I still have an interview with John, a year before he died I think where he is upset and disappointed that people were trashing his relationship with Yoko. And that people had no respect for a person's choice, and the worst part ... she was an artist, and that means she was not one of those women that disappeared after a child is born! But no one takes a look at what she did, and how she got the attention, which everyone thinks that her vocals in a few pieces of music are so horrendously bad that she's an atrocious being because of it. It never dawns that she might have done that on purpose and that John wanted it that way so people would not worry about him, which was not intentional, but a way to minimize the importance of the music or his work itself!
 
But there were a lot of things that were very important to me ... and Revolution #9 would not have happened without John and Yoko.

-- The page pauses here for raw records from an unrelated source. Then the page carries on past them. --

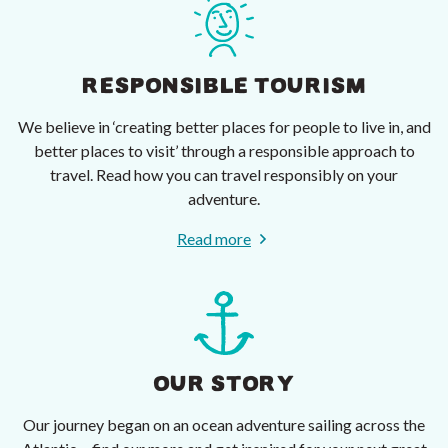
RESPONSIBLE TOURISM
We believe in ‘creating better places for people to live in, and
better places to visit’ through a responsible approach to
travel. Read how you can travel responsibly on your
adventure.
Read more
OUR STORY
Our journey began on an ocean adventure sailing across the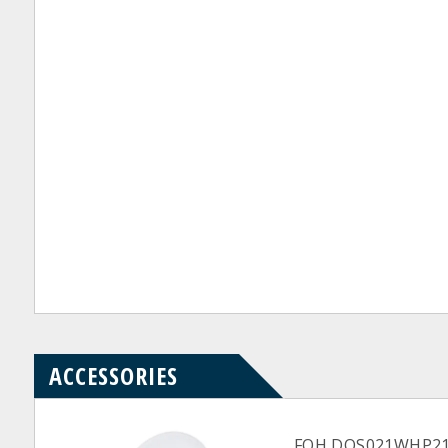
ACCESSORIES
FOH DOS021WHP21 Wh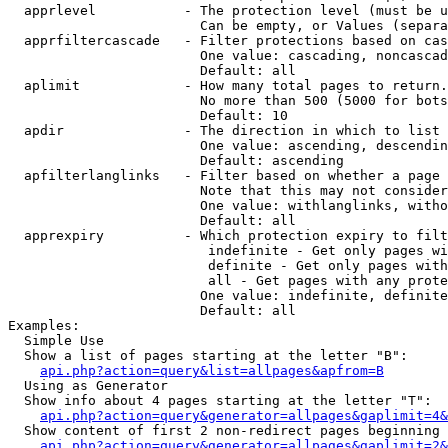
  apprlevel           - The protection level (must be u
                        Can be empty, or Values (separa
  apprfiltercascade   - Filter protections based on cas
                        One value: cascading, noncascad
                        Default: all

  aplimit             - How many total pages to return.

                        No more than 500 (5000 for bots
                        Default: 10

  apdir               - The direction in which to list

                        One value: ascending, descendin
                        Default: ascending

  apfilterlanglinks   - Filter based on whether a page 
                        Note that this may not consider
                        One value: withlanglinks, witho
                        Default: all

  apprexpiry          - Which protection expiry to filt
                         indefinite - Get only pages wi
                         definite - Get only pages with
                         all - Get pages with any prote
                        One value: indefinite, definite
                        Default: all

Examples:

  Simple Use

  Show a list of pages starting at the letter "B":

api.php?action=query&list=allpages&apfrom=B
  Using as Generator

  Show info about 4 pages starting at the letter "T":

api.php?action=query&generator=allpages&gaplimit=4&
  Show content of first 2 non-redirect pages beginning 
api.php?action=query&generator=allpages&gaplimit=2&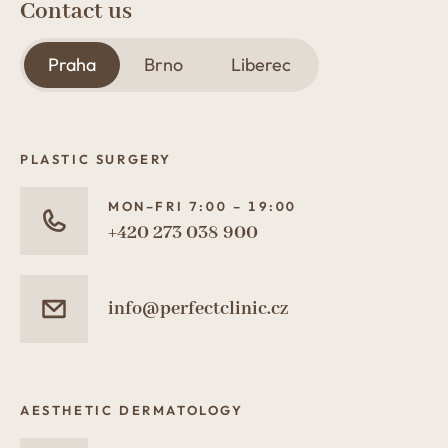
Contact us
Praha
Brno
Liberec
PLASTIC SURGERY
MON–FRI 7:00 – 19:00
+420 273 038 900
info@perfectclinic.cz
AESTHETIC DERMATOLOGY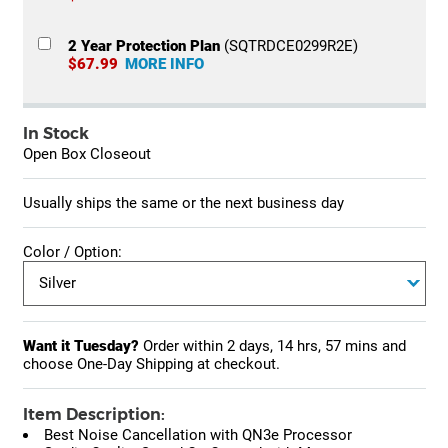
2 Year Protection Plan
(SQTRDCE0299R2E)
$67.99
MORE INFO
In Stock
Open Box Closeout
Usually ships the same or the next business day
Color / Option:
Want it Tuesday?
Order within
2 days, 14 hrs, 57 mins
and
choose One-Day Shipping at checkout.
Item Description:
Best Noise Cancellation with QN3e Processor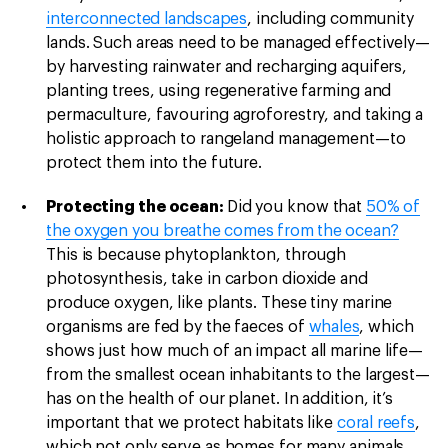
interconnected landscapes
, including community
lands. Such areas need to be managed effectively—
by harvesting rainwater and recharging aquifers,
planting trees, using regenerative farming and
permaculture, favouring agroforestry, and taking a
holistic approach to rangeland management—to
protect them into the future.
Protecting the ocean:
Did you know that
50% of
the oxygen you breathe comes from the ocean?
This is because phytoplankton, through
photosynthesis, take in carbon dioxide and
produce oxygen, like plants. These tiny marine
organisms are fed by the faeces of
whales
, which
shows just how much of an impact all marine life—
from the smallest ocean inhabitants to the largest—
has on the health of our planet. In addition, it’s
important that we protect habitats like
coral reefs
,
which not only serve as homes for many animals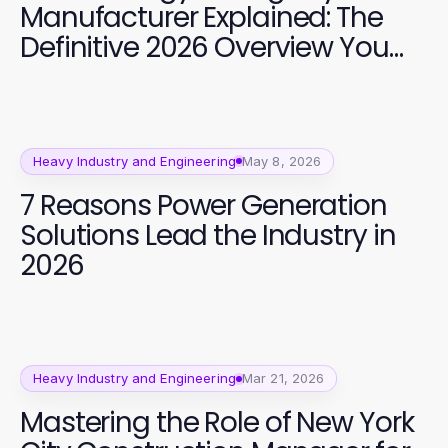
Manufacturer Explained: The
Definitive 2026 Overview You
Need
Heavy Industry and Engineering
May 8, 2026
7 Reasons Power Generation
Solutions Lead the Industry in
2026
Heavy Industry and Engineering
Mar 21, 2026
Mastering the Role of New York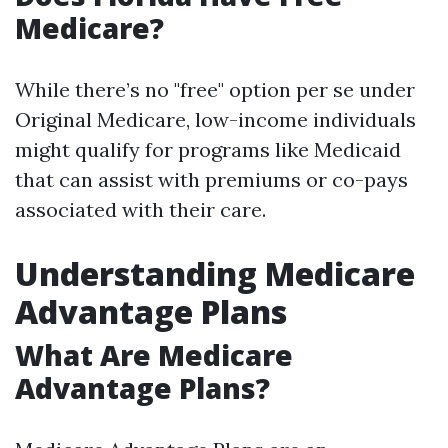
Medicare?
While there’s no "free" option per se under
Original Medicare, low-income individuals
might qualify for programs like Medicaid
that can assist with premiums or co-pays
associated with their care.
Understanding Medicare
Advantage Plans
What Are Medicare
Advantage Plans?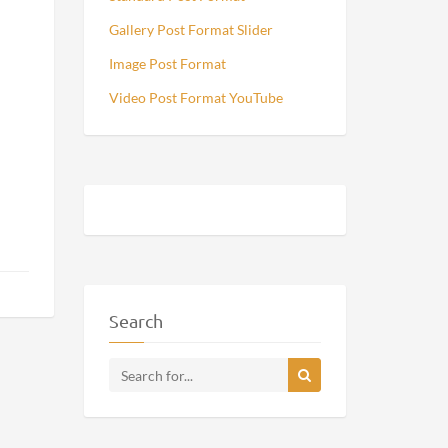
Gallery Post Format Slider
Image Post Format
Video Post Format YouTube
Search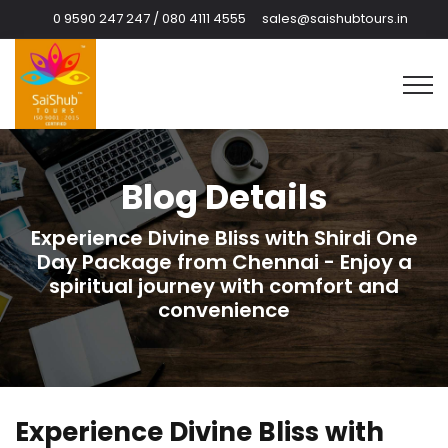
0 9590 247 247 / 080 4111 4555
sales@saishubtours.in
Blog Details
Experience Divine Bliss with Shirdi One
Day Package from Chennai - Enjoy a
spiritual journey with comfort and
convenience
Experience Divine Bliss with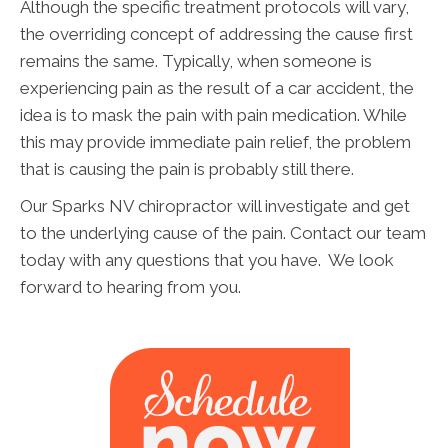
Although the specific treatment protocols will vary,
the overriding concept of addressing the cause first
remains the same. Typically, when someone is
experiencing pain as the result of a car accident, the
idea is to mask the pain with pain medication. While
this may provide immediate pain relief, the problem
that is causing the pain is probably still there.
Our Sparks NV chiropractor will investigate and get
to the underlying cause of the pain. Contact our team
today with any questions that you have. We look
forward to hearing from you.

It was exactly what her white painting with a dot was all about ... you turn on the microphone, walk down the street, and that's that ... a day in the life ... and the simplicity of it all got lost ... her big work of art was a huge canvas painted in white, with just one little black dot in the middle of it, and there are a couple of ways to interpret this ... there is a point, and no one gets it or the point is so small that it is irrelevant.
 
I think that John knew the difference!
 
The interview I had was nice and honest and it was done when he spent a couple of days in bed in that famous bed-in thing, and there are some words in there that are sad, and one of them was him saying that he could not walk the park or the street in peace or quiet and that was something he missed.
 
The Let It Be film shows John really well, and at the end, it also shows that the people around him are rude and nasty and don't even say hello to him or her! That's totally uncalled for, but it shows that there were some things already happening. The bootlegs, showed out takes that were fun, and John was no different than any of them, breaking into songs and other bits and pieces that were funny. He was always the one to break things up with a bad joke or lyric! And then there are the Christmas Shows, and the last one done (there were 7 of them), it was all John and Yoko. You can say what you want but he is the only one sitting there and thanking the fans and trying to have some fun with it! I think in the end, that says a lot more about JOHN than we give him credit for!
 
We are a bunch of cynical folks, and we dislike people that are outspoken for whatever reason. We don't trust them, because we have no ability to trust ourselves, and think anyone else has anything of value to offer. We all have it, and that's that, but we can't say it, because that means we don't fit into the classless socialistic society that we have become manipulated by and have to be subserviant to. Folks like John were some of the examples for me that you could break out of it somewhat ... and I believe him!